Pictures excluded, reproduce exactly the lines below from the one with "Commercial Or Domestic" through the one with "Fields prece", both included.

****************************************

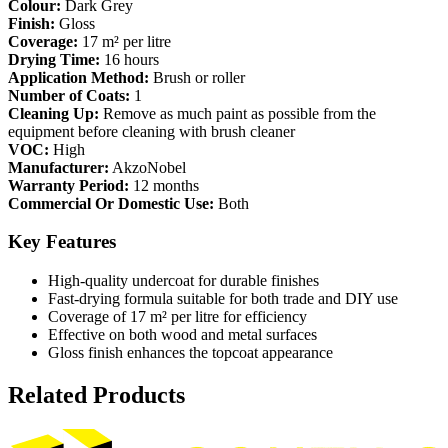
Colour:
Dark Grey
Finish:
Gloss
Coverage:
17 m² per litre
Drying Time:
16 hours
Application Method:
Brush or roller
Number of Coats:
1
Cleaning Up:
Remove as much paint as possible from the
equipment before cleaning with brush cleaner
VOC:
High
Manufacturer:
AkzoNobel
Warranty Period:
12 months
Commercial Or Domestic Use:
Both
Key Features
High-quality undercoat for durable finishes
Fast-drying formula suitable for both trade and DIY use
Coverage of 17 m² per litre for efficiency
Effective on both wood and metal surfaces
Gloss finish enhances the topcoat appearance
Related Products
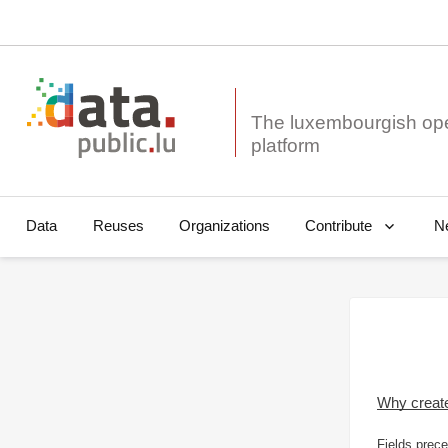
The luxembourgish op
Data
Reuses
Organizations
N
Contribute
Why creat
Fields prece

****************************************

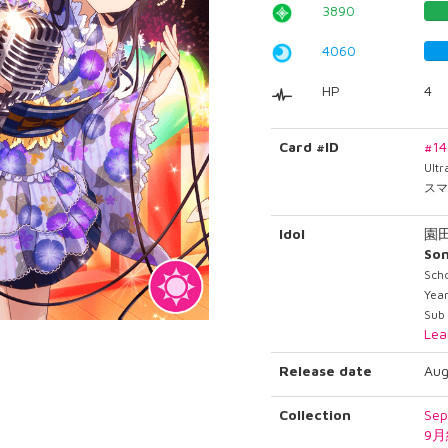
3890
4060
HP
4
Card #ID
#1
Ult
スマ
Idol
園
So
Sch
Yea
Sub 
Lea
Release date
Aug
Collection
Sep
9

****************************************

◆ **RESULT OF THIS EXERCISE**
Commercial Or Domestic Use:
Both
Key Features
High-quality undercoat for durable finishes
Fast-drying formula suitable for both trade and DIY use
Coverage of 17 m² per litre for efficiency
Effective on both wood and metal surfaces
Gloss finish enhances the topcoat appearance
Related Products
The luxembourgish op
Data
Reuses
Organizations
N
Contribute
Why creat
Fields prece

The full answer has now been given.